Au contact de ses doigts, il se dévissa la tête.
— Déjà debout, poulette ? Y a du café… Pas trouvé de croissants…
Elle ne portait rien sur le dos et s’en foutait, laissa les doigts où ils étaient et proféra d’une voix triste et lasse :
— Mingus… Tu pouvais pas être un truand comme les autres ?
— Je suis pas blanc-bleu, poulette… (Il avait trouvé le disque, mais tardait à se relever.) Éliane, si j’avais pas été un black…
Il ne la regardait pas. Elle, elle voyait les toits de zinc, elle entendait encore le gémissement de Coltrane. Non, les damnés ne pleurent pas. Elle laissa échapper, un peu comme une plainte :
— Ça n’aurait rien changé…
Il se redressa, l’air embarrassé, hésita à la prendre dans ses bras. Elle dit, le visage aveugle :
— J’avais pensé, un coup de queue en passant… (Elle le regarda, bravement, sans l’air de s’excuser.) J’avais eu une dure journée.
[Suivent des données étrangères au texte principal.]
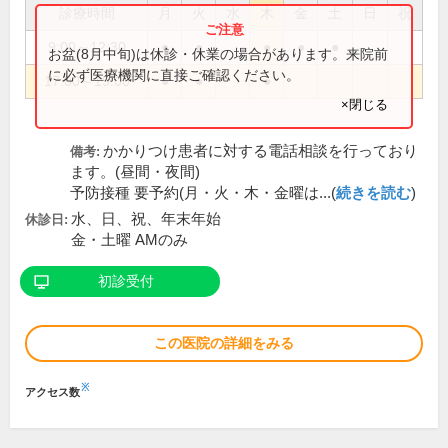
診療時間
月
火
水
木
金
土
日
祝
9:00～12:30
●
●
●
●
●
お盆(8月中旬)は休診・休業の場合があります。来院前
に必ず医療機関に直接ご確認ください。
17:00～19:00
●
●
●
×閉じる
かかりつけ患者に対する電話相談を行っており
備考:
ます。(昼間・夜間)
予防接種 要予約(月・火・木・金曜は...(
続きを読む
)
水、日、祝、年末年始
休診日:
金・土曜 AMのみ
初診受付
この医院の詳細をみる
※
アクセス数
J’avais pensé, ça fera du bien… (Elle prit dans les siens les longs doigts noirs, presque plats, aux phalanges interminables, déliés et volubiles comme ceux d’un pianiste de jazz, plantés dans des mains, au bout d’avant-bras de docker.) Je pouvais pas savoir…
Il posa le disque au hasard derrière lui, lui prit les coudes.
— On sait jamais avant. Poulette…
Elle s’arracha à lui.
— Il faut que je passe à la boîte, Mingus.
Elle était à la porte, près de sortir. Elle arborait son éternel blouson, le jean qu’elle avait laissé en boule au pied du lit, un T-shirt chiffonné et ses boots. À la ceinture, il y avait le .357 Magnum, les cartouches, l’étui à menottes. Elle serrait son sac sous le bras gauche.
— Si tu sors, laisse les clés dans la boîte aux lettres.
Elle embrassa la pièce du regard, sans lui porter plus d’attention que s’il n’était pas là.
Il n’eut pas le moindre mouvement, ne chercha pas un mot pour la retenir.
Il entendit le claquement résolu de ses talons sur le palier, la machinerie de l’ascenseur qu’elle avait appelé. Il remit le disque dans la pile, regarda les toits à son tour et, plus loin, l’horizon. Elle était partout, dans les bibelots et les meubles, les vêtements épars. Dure et vulnérable. Il alla jeter le reste de café, nettoya la cuisine. Une caisse de munitions lui servait de casier à bouteilles.
Il s’abstint de retaper le lit.
Dans la salle de bains, il examina sa face large et à la peau sombre et grumeleuse. Rien à voir avec Sidney Poitier. Il utilisa son petit rasoir à piles, une de ses serviettes-éponges grèges.
Sauf à l’autopsie, le cœur, chez un être humain, c’est ce qui est le plus difficile à voir. Pour la première fois de sa vie, malgré Chester Himes, Ray Charles et Miles Davis, l’homme qu’elle aimait à appeler Mingus se surprit à haïr sa propre négritude.